YOUR INSTRUCTIONS: Please, from the entries below, transcribe exactly the lines that begin at the line with "Política de privacidad" and end at the line with "cookie necessari al", without the pictures.

=== Begin Enclosure ===

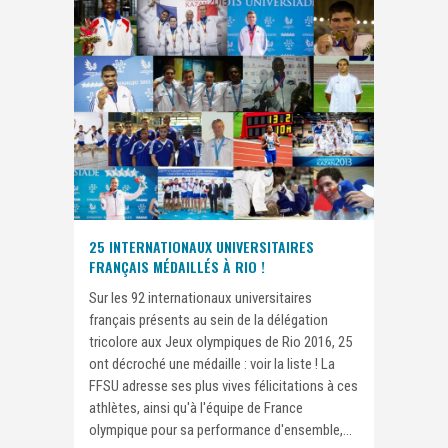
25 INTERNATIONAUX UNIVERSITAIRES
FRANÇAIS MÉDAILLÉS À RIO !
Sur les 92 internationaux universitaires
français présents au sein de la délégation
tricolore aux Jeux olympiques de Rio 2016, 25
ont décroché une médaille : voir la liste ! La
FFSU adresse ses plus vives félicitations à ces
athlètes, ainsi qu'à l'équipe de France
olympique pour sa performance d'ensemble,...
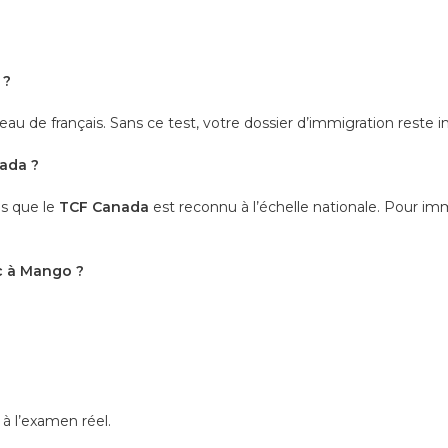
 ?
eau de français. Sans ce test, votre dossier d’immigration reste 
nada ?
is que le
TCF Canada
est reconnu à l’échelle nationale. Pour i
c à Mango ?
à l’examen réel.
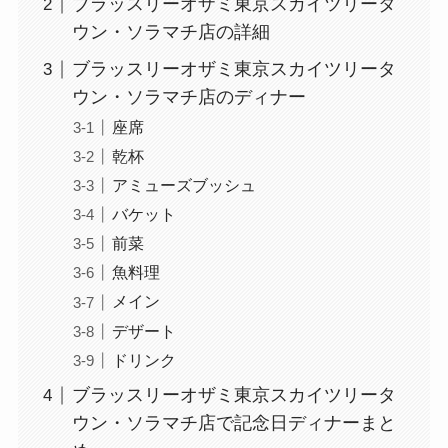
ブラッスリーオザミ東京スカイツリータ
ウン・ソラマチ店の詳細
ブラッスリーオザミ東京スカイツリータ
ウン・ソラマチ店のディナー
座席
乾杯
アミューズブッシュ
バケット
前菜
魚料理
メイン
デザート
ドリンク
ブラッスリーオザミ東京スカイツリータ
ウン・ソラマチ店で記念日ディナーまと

=== End Enclosure ===
=== Begin Enclosure ===

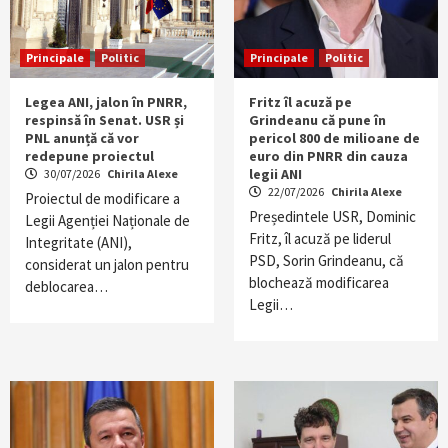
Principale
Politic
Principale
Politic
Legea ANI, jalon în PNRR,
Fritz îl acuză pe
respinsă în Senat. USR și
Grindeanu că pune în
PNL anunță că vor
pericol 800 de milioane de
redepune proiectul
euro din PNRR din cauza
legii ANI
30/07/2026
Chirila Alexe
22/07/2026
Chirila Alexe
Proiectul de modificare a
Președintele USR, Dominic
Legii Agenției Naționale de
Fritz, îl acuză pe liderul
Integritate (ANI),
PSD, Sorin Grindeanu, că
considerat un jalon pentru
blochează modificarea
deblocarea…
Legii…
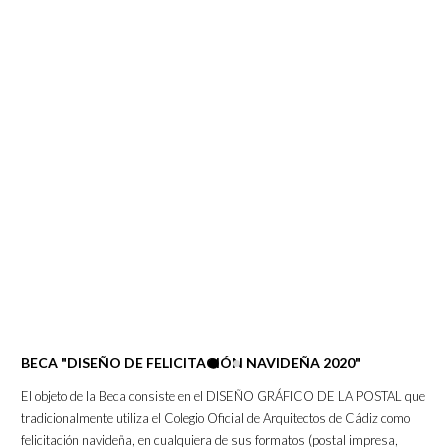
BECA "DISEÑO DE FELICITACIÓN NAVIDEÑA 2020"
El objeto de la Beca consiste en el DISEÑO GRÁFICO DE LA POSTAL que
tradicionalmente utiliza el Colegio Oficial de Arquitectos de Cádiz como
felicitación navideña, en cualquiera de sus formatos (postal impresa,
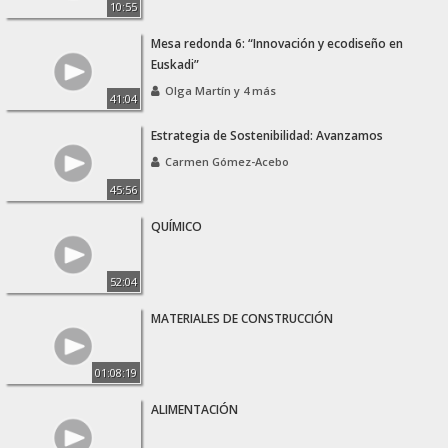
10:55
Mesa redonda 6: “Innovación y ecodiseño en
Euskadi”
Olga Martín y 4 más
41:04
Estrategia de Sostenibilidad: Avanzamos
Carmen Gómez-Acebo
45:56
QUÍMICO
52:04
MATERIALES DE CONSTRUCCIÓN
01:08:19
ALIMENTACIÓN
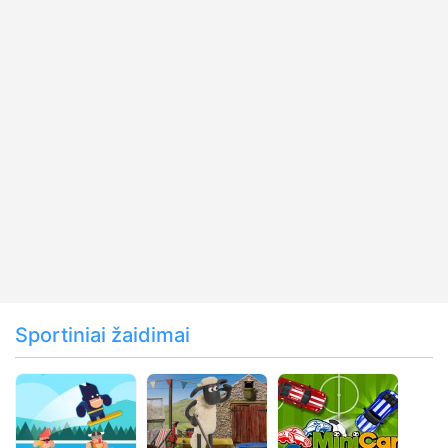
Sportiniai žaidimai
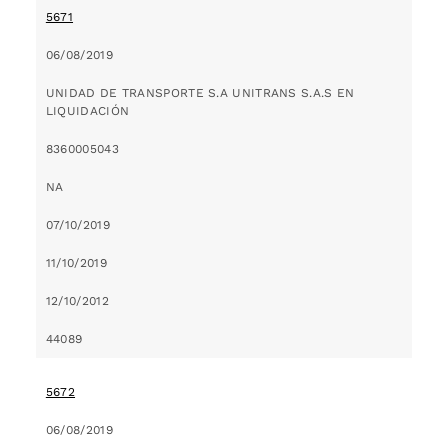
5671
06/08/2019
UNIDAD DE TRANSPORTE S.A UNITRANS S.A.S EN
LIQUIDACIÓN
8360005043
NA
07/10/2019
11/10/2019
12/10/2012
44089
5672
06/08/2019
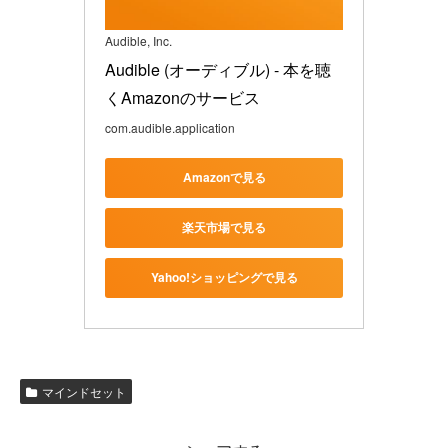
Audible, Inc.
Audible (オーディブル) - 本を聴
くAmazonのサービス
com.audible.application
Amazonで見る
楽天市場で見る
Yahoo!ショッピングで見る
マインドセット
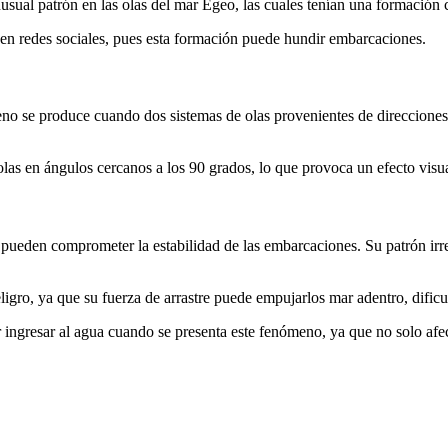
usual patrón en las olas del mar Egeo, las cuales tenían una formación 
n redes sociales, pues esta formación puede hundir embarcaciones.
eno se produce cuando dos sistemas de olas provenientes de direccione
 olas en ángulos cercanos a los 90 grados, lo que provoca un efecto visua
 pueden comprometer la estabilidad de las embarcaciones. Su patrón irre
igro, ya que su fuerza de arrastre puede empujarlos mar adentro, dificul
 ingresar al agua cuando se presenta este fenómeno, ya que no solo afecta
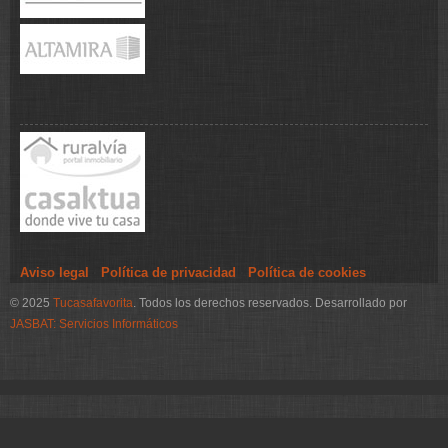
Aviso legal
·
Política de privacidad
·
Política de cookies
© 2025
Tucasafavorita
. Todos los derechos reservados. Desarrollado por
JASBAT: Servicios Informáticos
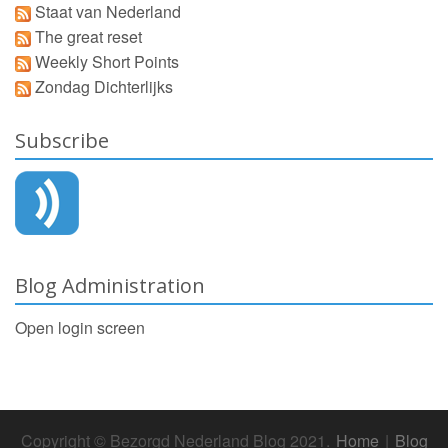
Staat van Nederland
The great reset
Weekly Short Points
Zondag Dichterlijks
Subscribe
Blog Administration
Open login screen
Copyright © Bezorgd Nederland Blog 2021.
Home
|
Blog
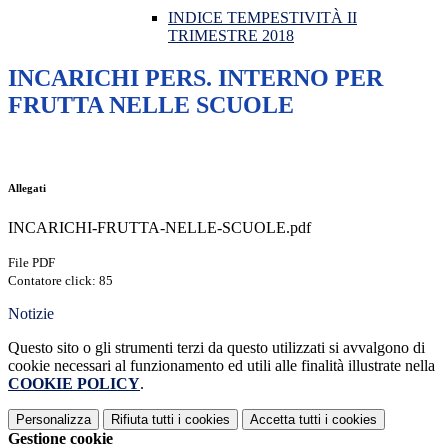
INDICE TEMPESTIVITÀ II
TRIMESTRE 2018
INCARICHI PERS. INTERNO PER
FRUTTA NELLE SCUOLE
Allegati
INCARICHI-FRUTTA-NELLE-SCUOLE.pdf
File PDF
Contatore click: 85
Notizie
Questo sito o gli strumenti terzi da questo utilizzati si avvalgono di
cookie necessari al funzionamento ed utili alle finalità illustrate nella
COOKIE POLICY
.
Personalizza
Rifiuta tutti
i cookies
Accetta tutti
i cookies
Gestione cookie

=== End Enclosure ===

ANSWER TO THE EXERCISE:
Política de privacidad
·
Política de cookies
© 2025
Tucasafavorita
. Todos los derechos reservados. Desarrollado por
JASBAT: Servicios Informáticos
Staat van Nederland
The great reset
Weekly Short Points
Zondag Dichterlijks
Subscribe
Blog Administration
Open login screen
Copyright © Bezorgd Nederland Blog 2021.
Home
|
Blog
INDICE TEMPESTIVITÀ II
TRIMESTRE 2018
INCARICHI PERS. INTERNO PER
FRUTTA NELLE SCUOLE
Allegati
INCARICHI-FRUTTA-NELLE-SCUOLE.pdf
File PDF
Contatore click: 85
Notizie
Questo sito o gli strumenti terzi da questo utilizzati si avvalgono di
cookie necessari al funzionamento ed utili alle finalità illustrate nella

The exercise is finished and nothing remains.